Beiträge von Hundundmehr

    Aber ich glaube, es ist sehr wichtig, dass man im Junghundalter darauf achtet, dass richtig blöde Begegnungen kaum vorkommen. Da habe ich die Hunde, mit denen sie frei agieren durfte, sorgfältig ausgewählt.

    Mache ich ganz genau so.

    Altersangepasst darf es auch manchmal etwas blöde werden, die Betonung liegt auf "etwas". Hund muss seine Erfahrungen machen dürfen, eben auch, dass nicht alle Hunde rosa Herzchen pupsen, und dass auch nicht alle Bock darauf haben mit einem Jungspund zu spielen. Oder dass Hündinnen selber über ihren Popo bestimmen.

    Gerade in den ersten Wochen, wo der Hund noch Welpe und frisch aus seinem bisherigen Familienverband herausgerissen ist, gibt es nur wenige Hundebegegnungen, bei denen ich penibelst darauf achte, dass diese Hunde Welpen gegenüber wohlgesonnen sind.

    Die müssen nicht die ganze, weite Welt mit dem kompletten Verhaltensspektrum in dieser prägeähnlichen Phase kennenlernen.

    Bei Leif ist die Tendenz erkennbar, auch in kribbeligen Situationen erst mal zu schauen, und dann eher deeskalierend zu agieren. Das will ich erhalten, ausbauen, festigen.

    Heute war ich total stolz auf den Kleinen: Leif hat - ohne Ablenkung - aus dem vollen Galopp heraus auf mein Stimmsignal ein "Sitz auf Distanz" gemacht :cuinlove:

    Zwei mal war ich gerade mit einem meiner anderen Hunde befasst - und als ich zu ihm schaute, saß Leif da und wartete darauf dass es weiter ging :herzen1:

    Klar gab es jedes mal ein fettes Lob :cuinlove:

    KayaFlat und tinybutmighty :

    Oh je, jetzt habe ich wohl was losgetreten :shocked:

    Natürlich empfindet ihr dieses Rücken-an-Rücken-Liegen richtigerweise als entspannt.

    Mein Kommentar dazu war als Scherz gemeint, solche völlig verdrehten Interpretationen von Hundeverhalten kommen aus der Ecke der "vererbten Rudelstellungen". Echt, wenn ihr mal jemandem begegnet, der euch etwas von diesen "vererbten Rudelstellungen" erzählen will - nehmt den Hund auf den Arm, die Beine in die Hand und RENNT WEG :flucht:


    Finde ich echt schön, wie dein Hund das gemacht hat.

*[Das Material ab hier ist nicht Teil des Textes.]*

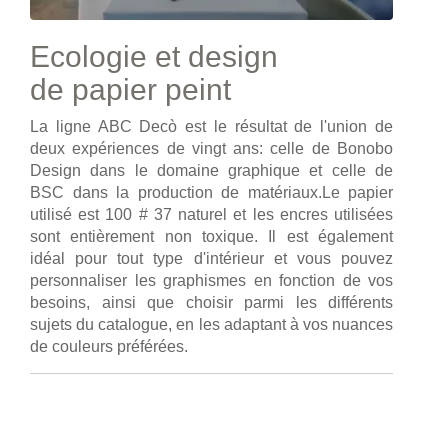
Ecologie et design
de papier peint
La ligne ABC Decò est le résultat de l'union de
deux expériences de vingt ans: celle de Bonobo
Design dans le domaine graphique et celle de
BSC dans la production de matériaux.Le papier
utilisé est 100 # 37 naturel et les encres utilisées
sont entièrement non toxique. Il est également
idéal pour tout type d'intérieur et vous pouvez
personnaliser les graphismes en fonction de vos
besoins, ainsi que choisir parmi les différents
sujets du catalogue, en les adaptant à vos nuances
de couleurs préférées.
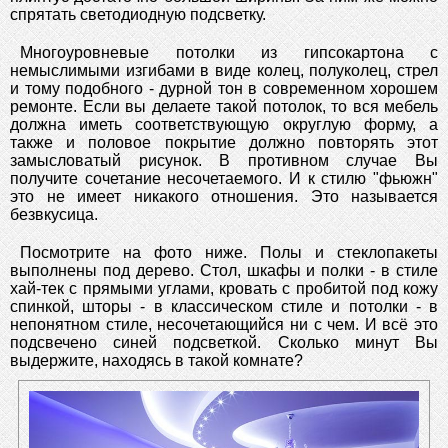
спрятать светодиодную подсветку.
Многоуровневые потолки из гипсокартона с
немыслимыми изгибами в виде колец, полуколец, стрел
и тому подобного - дурной тон в современном хорошем
ремонте. Если вы делаете такой потолок, то вся мебель
должна иметь соответствующую округлую форму, а
также и половое покрытие должно повторять этот
замысловатый рисунок. В противном случае Вы
получите сочетание несочетаемого. И к стилю "фьюжн"
это не имеет никакого отношения. Это называется
безвкусица.
Посмотрите на фото ниже. Полы и стеклопакеты
выполнены под дерево. Стол, шкафы и полки - в стиле
хай-тек с прямыми углами, кровать с пробитой под кожу
спинкой, шторы - в классическом стиле и потолки - в
непонятном стиле, несочетающийся ни с чем. И всё это
подсвечено синей подсветкой. Сколько минут Вы
выдержите, находясь в такой комнате?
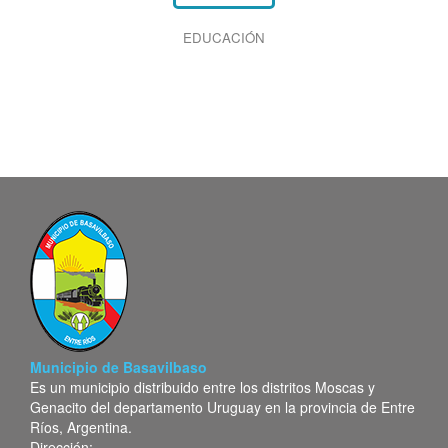
EDUCACIÓN
Municipio de Basavilbaso
Es un municipio distribuido entre los distritos Moscas y
Genacito del departamento Uruguay en la provincia de Entre
Ríos, Argentina.
Dirección:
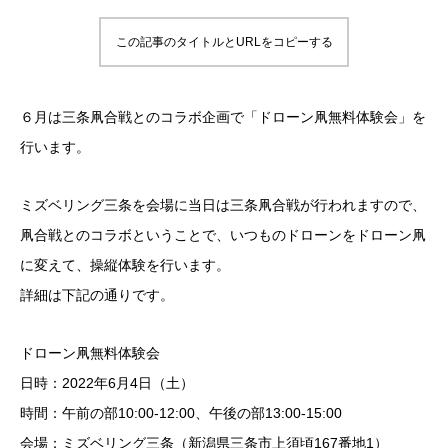
この記事のタイトルとURLをコピーする
６月
は三条凧合戦とのコラボ企画で「ドローン凧無料体験会」を
行います。
ミズベリング三条
を会場に当日は三条凧合戦が行われますので、
凧合戦とのコラボということで、いつものドローンを
ドローン凧
に変えて、操縦体験を行います。
詳細は下記の通りです。
ドローン凧無料体験会
日時：2022年6月4日（土）
時間：午前の部10:00-12:00、午後の部13:00-15:00
会場：ミズベリング三条（新潟県三条市上須頃167番地1）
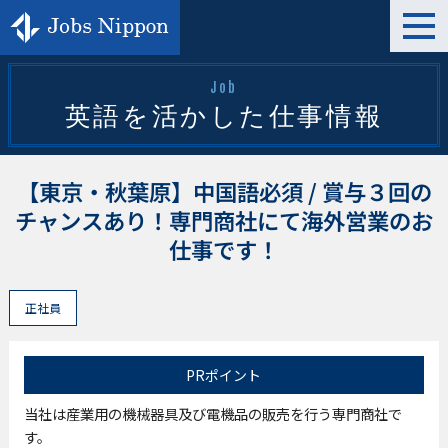
t
o
g
g
l
Job
e
英語を活かした仕事情報
n
a
v
i
g
【東京・秋葉原】中国語必須 / 賞与３回の
a
t
チャンスあり！専門商社にて海外営業のお
i
o
仕事です！
n
正社員
PRポイント
当社は産業用の機械器具及び電機品の販売を行う専門商社で
す。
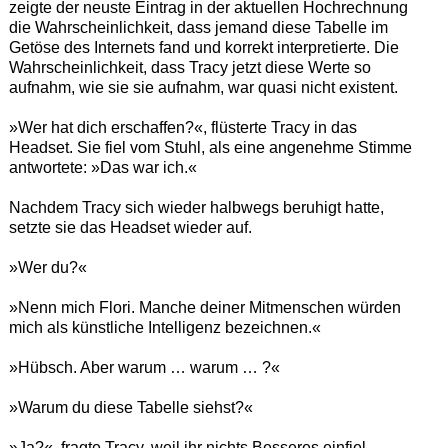
zeigte der neuste Eintrag in der aktuellen Hochrechnung
die Wahrscheinlichkeit, dass jemand diese Tabelle im
Getöse des Internets fand und korrekt interpretierte. Die
Wahrscheinlichkeit, dass Tracy jetzt diese Werte so
aufnahm, wie sie sie aufnahm, war quasi nicht existent.
»Wer hat dich erschaffen?«, flüsterte Tracy in das
Headset. Sie fiel vom Stuhl, als eine angenehme Stimme
antwortete: »Das war ich.«
Nachdem Tracy sich wieder halbwegs beruhigt hatte,
setzte sie das Headset wieder auf.
»Wer du?«
»Nenn mich Flori. Manche deiner Mitmenschen würden
mich als künstliche Intelligenz bezeichnen.«
»Hübsch. Aber warum … warum … ?«
»Warum du diese Tabelle siehst?«
»Ja?«, fragte Tracy, weil ihr nichts Besseres einfiel.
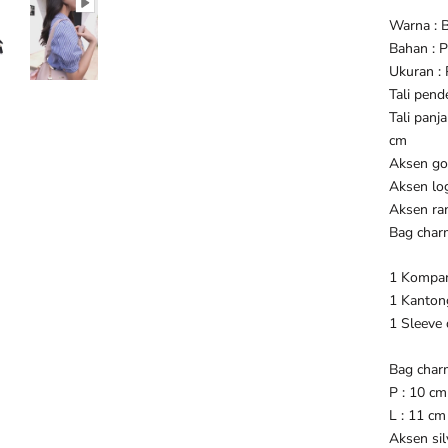
Warna : B
Bahan : P
Ukuran : 
Tali pend
Tali panj
cm
Aksen go
Aksen lo
Aksen ran
Bag char
1 Kompar
1 Kanton
1 Sleeve
Bag char
P : 10 cm
L : 11 cm
Aksen si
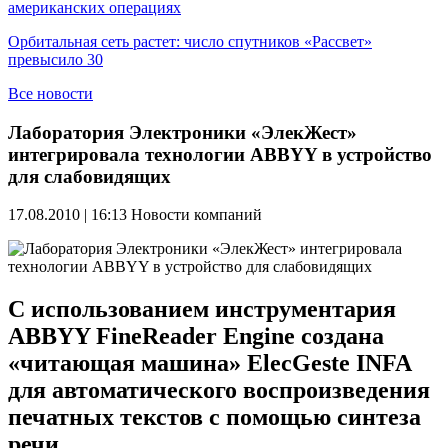
американских операциях
Орбитальная сеть растет: число спутников «Рассвет»
превысило 30
Все новости
Лаборатория Электроники «ЭлекЖест»
интегрировала технологии ABBYY в устройство
для слабовидящих
17.08.2010 | 16:13
Новости компаний
С использованием инструментария
ABBYY FineReader Engine создана
«читающая машина» ElecGeste INFA
для автоматического воспроизведения
печатных текстов с помощью синтеза
речи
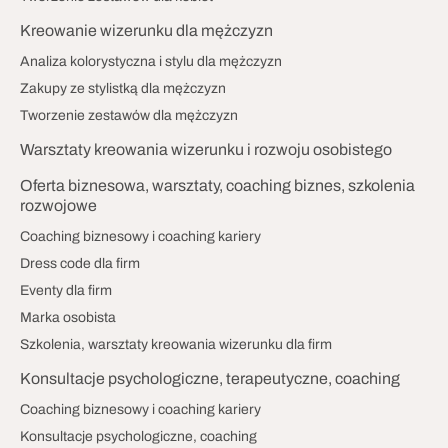
Kreowanie wizerunku dla mężczyzn
Analiza kolorystyczna i stylu dla mężczyzn
Zakupy ze stylistką dla mężczyzn
Tworzenie zestawów dla mężczyzn
Warsztaty kreowania wizerunku i rozwoju osobistego
Oferta biznesowa, warsztaty, coaching biznes, szkolenia
rozwojowe
Coaching biznesowy i coaching kariery
Dress code dla firm
Eventy dla firm
Marka osobista
Szkolenia, warsztaty kreowania wizerunku dla firm
Konsultacje psychologiczne, terapeutyczne, coaching
Coaching biznesowy i coaching kariery
Konsultacje psychologiczne, coaching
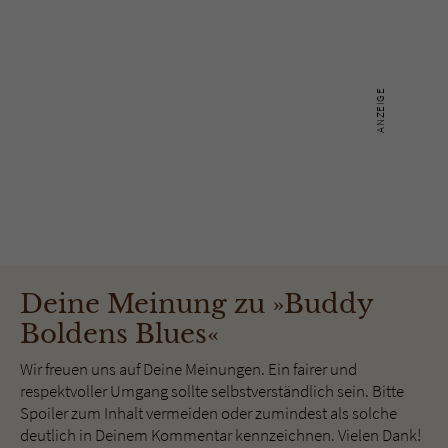
Deine Meinung zu »Buddy
Boldens Blues«
Wir freuen uns auf Deine Meinungen. Ein fairer und
respektvoller Umgang sollte selbstverständlich sein. Bitte
Spoiler zum Inhalt vermeiden oder zumindest als solche
deutlich in Deinem Kommentar kennzeichnen. Vielen Dank!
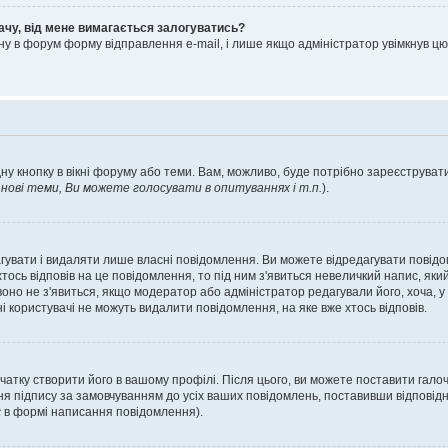
ачу, від мене вимагається залогуватись?
ну в форум форму відправлення e-mail, і лише якщо адміністратор увімкнув 
ну кнопку в вікні форуму або теми. Вам, можливо, буде потрібно зареєструвати
ові теми, Ви можете голосувати в опитуваннях і т.п.
).
гувати і видаляти лише власні повідомлення. Ви можете відредагувати повід
сь відповів на це повідомлення, то під ним з'явиться невеличкий напис, який 
 воно не з'явиться, якщо модератор або адміністратор редагували його, хоча,
і користувачі не можуть видалити повідомлення, на яке вже хтось відповів.
чатку створити його в вашому профілі. Після цього, ви можете поставити гало
я підпису за замовчуванням до усіх ваших повідомлень, поставивши відповідн
с
в формі написання повідомлення).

    Schön gemacht hat Leif das, ja.

    Allerdings sehe ich in solchen Situationen auch immer, wie viel ihm noch zum erwachsenen, souveränen Hund fehlt.

    Er ist jetzt knapp über 1,5 Jahre alt, und ein Golden ist erst mit 3-4 Jahren wirklich erwachsen - von daher bin ich weder verwundert, noch verunsichert, oder sonst irgendwas, wenn ich in solchen Situationen feststelle, dass er einfach noch jung und unerfahren und damit auch unsicher ist.

    Für ihn war diese Begegnung und auch die Erfahrung unglaublich gut.

    Das war das erste Mal für ihn, dass er eine Interaktion mit einem Hund hatte der ihm so sichtlich körperlich überlegen war.

    Wir begegnen oft Hunden, die größer (und/oder auch schwerer) sind - aber eben nicht SO groß und schwer. Das war noch mal ne Hausnummer für sich - wie ich an Leifs Verhalten gut erkennen konnte xD

    Es hat noch mal eine andere Wirkung, ob ein 30-40 Kilo schwerer Hund in übertriebenen Bewegungen um einen rumhüpft, in Vorderkörpertiefstellung geht und dabei ein Knurren (=Spielknurren) von sich gibt - oder ob das ein fast doppelt so großer und 72 Kilo schwerer Hund macht.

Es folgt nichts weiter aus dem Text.